C’est cette nécessité de mettre des terres d’une qualité inférieure en culture, qui est la cause de l’augmentation de la rente. La rente n’est pas, il faut se le rappeler, en proportion de la fertilité absolue des terres en culture, mais en proportion de leur fertilité relative. Toute cause qui portera les capitaux vers la culture des terrains ingrats doit la faire hausser, puisque la rareté comparative des terrains les plus fertiles est la source de la rente, ainsi que M. Malthus l’a annoncé dans sa troisième proposition. Le prix du blé doit naturellement s’élever par suite de la difficulté qu’on éprouve d’en obtenir les dernières portions ; cependant, comme les frais de production ne s’accroîtront pas sur les terres les plus fertiles, que le salaire et les profits, pris ensemble, conserveront la même valeur[1], il est clair que l’excédant du prix par delà les frais de production, ou, en d’autres termes, la rente, doit monter par suite de la diminution de fertilité de la terre, à moins qu’une grande réduction de capital, de population et de demande ne s’y oppose.

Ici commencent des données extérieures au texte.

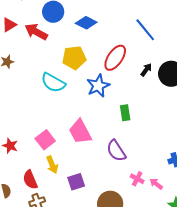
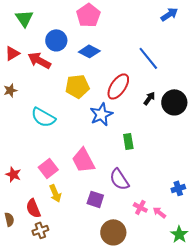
cyan semicircle: (53, 83) -> (43, 117), moved
purple square: (76, 182) -> (95, 199), moved, turned 36

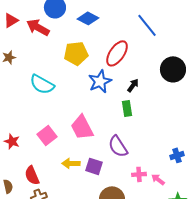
black arrow: (149, 98) -> (133, 85), moved
yellow arrow: (55, 193) -> (71, 163), moved, turned 114
pink cross: (140, 207) -> (139, 174), turned -32

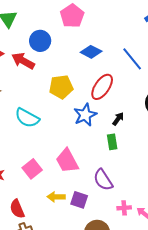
blue diamond: (88, 18) -> (91, 52), moved

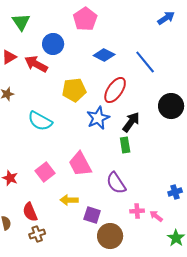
black arrow: (118, 119) -> (131, 122), size x1.5
purple square: (79, 200) -> (92, 215), moved

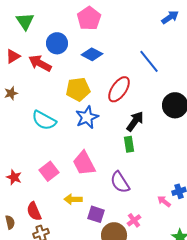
blue diamond: (104, 55) -> (92, 54), moved
blue star: (98, 118) -> (87, 117), moved
pink cross: (137, 211) -> (134, 220), moved, turned -32
pink arrow: (156, 216) -> (164, 201), moved

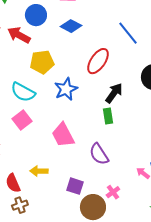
yellow pentagon: (78, 89) -> (42, 62), moved
pink square: (49, 171) -> (22, 120), moved
yellow arrow: (73, 199) -> (39, 171), moved

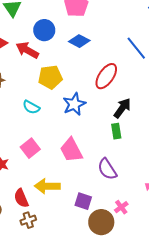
cyan semicircle: (23, 92) -> (31, 107), size x0.7
pink square: (22, 120) -> (30, 148), moved
yellow arrow: (39, 171) -> (47, 186), size x1.4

Il ne parait donc pas que la proposition de M. Malthus soit exacte ; la rente ne monte ni ne baisse d’une manière immédiate et nécessaire à proportion de l’augmentation ou de la diminution de la fertilité de la terre ; mais l’augmentation de sa fertilité la rend susceptible de payer à la longue une rente plus forte. Des terres très-peu fertiles ne peuvent jamais fournir une rente ; des terres médiocrement fertiles peuvent supporter de payer une rente modique lorsque la population s’accroît ; et, dans ce même cas, les terres très-fertiles peuvent payer une grosse rente, mais ce n’est pas la même chose de pouvoir supporter une forte rente, et de la supporter effective-

  1. Voyez le chapitre des Profits, où j’ai essayé de démontrer que, quelque facilité ou difficulté qu’on puisse rencontrer dans la production du blé, les salaires et les profits conservent la même valeur. Quand les salaires haussent, c’est toujours aux dépens des profits, et quand ils baissent les profits s’en augmentent. (Note de l’Auteur.)